Goal of the exercise —
When the string "Post" occurs in a line of the records, show that line.

====== Raw data

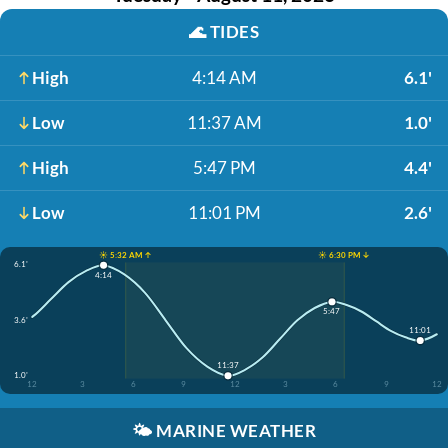
🌊
TIDES
High
4:14 AM
6.1'
Low
11:37 AM
1.0'
High
5:47 PM
4.4'
Low
11:01 PM
2.6'
☀️ 5:32 AM ↑
☀️ 6:30 PM ↓
6.1'
4:14
5:47
3.6'
11:01
11:37
1.0'
12
3
6
9
12
3
6
9
12
🌤️
MARINE WEATHER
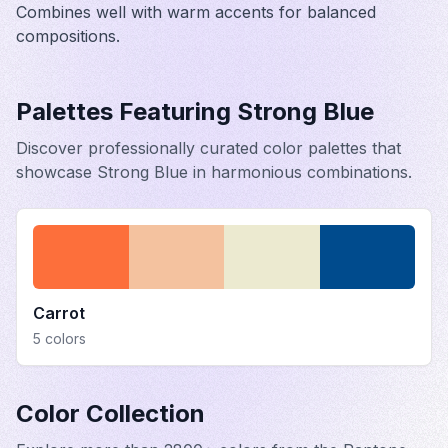
Combines well with warm accents for balanced
compositions.
Palettes Featuring
Strong Blue
Discover professionally curated color palettes that
showcase
Strong Blue
in harmonious combinations.
Carrot
5
colors
Color Collection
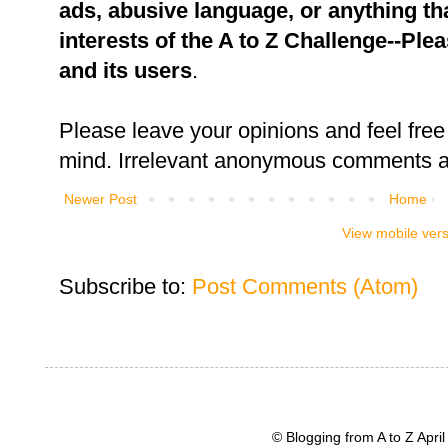
ads, abusive language, or anything tha
interests of the A to Z Challenge--Ple
and its users
.
Please leave your opinions and feel free 
mind. Irrelevant anonymous comments an
Newer Post
Home
View mobile ver
Subscribe to:
Post Comments (Atom)
© Blogging from A to Z Apr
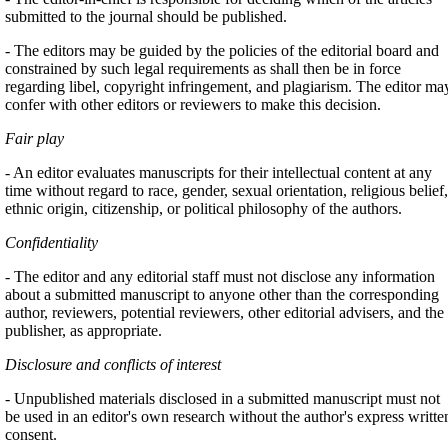
submitted to the journal should be published.
- The editors may be guided by the policies of the editorial board and
constrained by such legal requirements as shall then be in force
regarding libel, copyright infringement, and plagiarism. The editor ma
confer with other editors or reviewers to make this decision.
Fair play
- An editor evaluates manuscripts for their intellectual content at any
time without regard to race, gender, sexual orientation, religious belief,
ethnic origin, citizenship, or political philosophy of the authors.
Confidentiality
- The editor and any editorial staff must not disclose any information
about a submitted manuscript to anyone other than the corresponding
author, reviewers, potential reviewers, other editorial advisers, and the
publisher, as appropriate.
Disclosure and conflicts of interest
- Unpublished materials disclosed in a submitted manuscript must not
be used in an editor's own research without the author's express writte
consent.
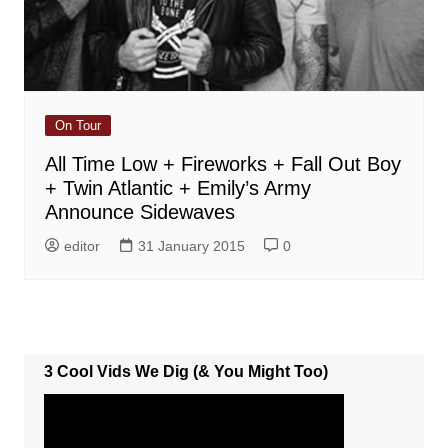
On Tour
All Time Low + Fireworks + Fall Out Boy
+ Twin Atlantic + Emily’s Army
Announce Sidewaves
editor
31 January 2015
0
3 Cool Vids We Dig (& You Might Too)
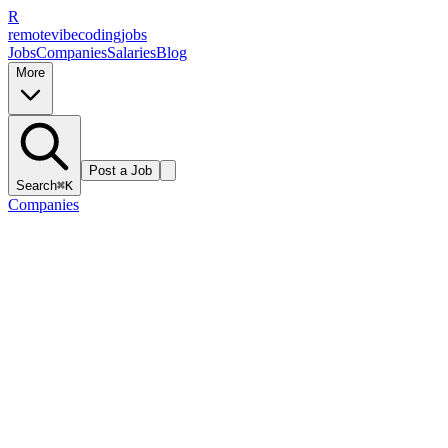
R
remote
vibe
coding
jobs
Jobs
Companies
Salaries
Blog
More
Post a Job
Search
⌘K
Companies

============

Completed exercise —
Newer Post
Post Comments (Atom)
Post a Job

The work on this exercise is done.